§ What this task involves
Repeat exactly, please, the lines that begin at the start of the listing and end at the line holding "een hok of bench kunt hangen voor full-body".

§ Extracted records
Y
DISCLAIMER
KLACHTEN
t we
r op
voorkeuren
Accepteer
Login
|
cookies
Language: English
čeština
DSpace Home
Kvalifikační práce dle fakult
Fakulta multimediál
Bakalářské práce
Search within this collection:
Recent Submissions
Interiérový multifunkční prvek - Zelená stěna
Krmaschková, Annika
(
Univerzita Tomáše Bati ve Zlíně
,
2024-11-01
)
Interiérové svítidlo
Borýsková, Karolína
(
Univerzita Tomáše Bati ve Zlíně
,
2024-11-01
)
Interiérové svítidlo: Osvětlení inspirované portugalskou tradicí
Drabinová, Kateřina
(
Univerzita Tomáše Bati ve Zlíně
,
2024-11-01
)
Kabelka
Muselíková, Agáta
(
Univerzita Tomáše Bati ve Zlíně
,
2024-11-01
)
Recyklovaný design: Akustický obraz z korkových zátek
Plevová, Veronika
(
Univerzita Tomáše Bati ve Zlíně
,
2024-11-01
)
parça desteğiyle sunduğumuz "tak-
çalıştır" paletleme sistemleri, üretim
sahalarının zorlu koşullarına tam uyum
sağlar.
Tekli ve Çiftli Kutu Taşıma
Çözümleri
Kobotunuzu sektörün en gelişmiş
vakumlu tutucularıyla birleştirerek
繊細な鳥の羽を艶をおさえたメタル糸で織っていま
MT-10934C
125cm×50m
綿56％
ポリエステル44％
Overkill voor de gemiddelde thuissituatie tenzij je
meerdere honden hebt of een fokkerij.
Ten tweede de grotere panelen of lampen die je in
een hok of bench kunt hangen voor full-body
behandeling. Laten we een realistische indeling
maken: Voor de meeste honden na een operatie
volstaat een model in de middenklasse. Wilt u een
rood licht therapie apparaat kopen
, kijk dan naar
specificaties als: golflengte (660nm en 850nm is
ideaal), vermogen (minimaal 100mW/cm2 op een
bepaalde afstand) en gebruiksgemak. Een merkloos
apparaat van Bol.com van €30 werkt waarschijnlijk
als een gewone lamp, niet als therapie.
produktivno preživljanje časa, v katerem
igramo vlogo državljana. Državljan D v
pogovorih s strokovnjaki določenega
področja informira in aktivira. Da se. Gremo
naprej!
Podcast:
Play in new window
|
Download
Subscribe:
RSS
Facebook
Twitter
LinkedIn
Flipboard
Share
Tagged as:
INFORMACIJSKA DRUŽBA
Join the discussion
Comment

§ Worked solution
Y
DISCLAIMER
KLACHTEN
t we
r op
voorkeuren
Accepteer
Login
|
cookies
Language: English
čeština
DSpace Home
Kvalifikační práce dle fakult
Fakulta multimediál
Bakalářské práce
Search within this collection:
Recent Submissions
Interiérový multifunkční prvek - Zelená stěna
Krmaschková, Annika
(
Univerzita Tomáše Bati ve Zlíně
,
2024-11-01
)
Interiérové svítidlo
Borýsková, Karolína
(
Univerzita Tomáše Bati ve Zlíně
,
2024-11-01
)
Interiérové svítidlo: Osvětlení inspirované portugalskou tradicí
Drabinová, Kateřina
(
Univerzita Tomáše Bati ve Zlíně
,
2024-11-01
)
Kabelka
Muselíková, Agáta
(
Univerzita Tomáše Bati ve Zlíně
,
2024-11-01
)
Recyklovaný design: Akustický obraz z korkových zátek
Plevová, Veronika
(
Univerzita Tomáše Bati ve Zlíně
,
2024-11-01
)
parça desteğiyle sunduğumuz "tak-
çalıştır" paletleme sistemleri, üretim
sahalarının zorlu koşullarına tam uyum
sağlar.
Tekli ve Çiftli Kutu Taşıma
Çözümleri
Kobotunuzu sektörün en gelişmiş
vakumlu tutucularıyla birleştirerek
繊細な鳥の羽を艶をおさえたメタル糸で織っていま
MT-10934C
125cm×50m
綿56％
ポリエステル44％
Overkill voor de gemiddelde thuissituatie tenzij je
meerdere honden hebt of een fokkerij.
Ten tweede de grotere panelen of lampen die je in
een hok of bench kunt hangen voor full-body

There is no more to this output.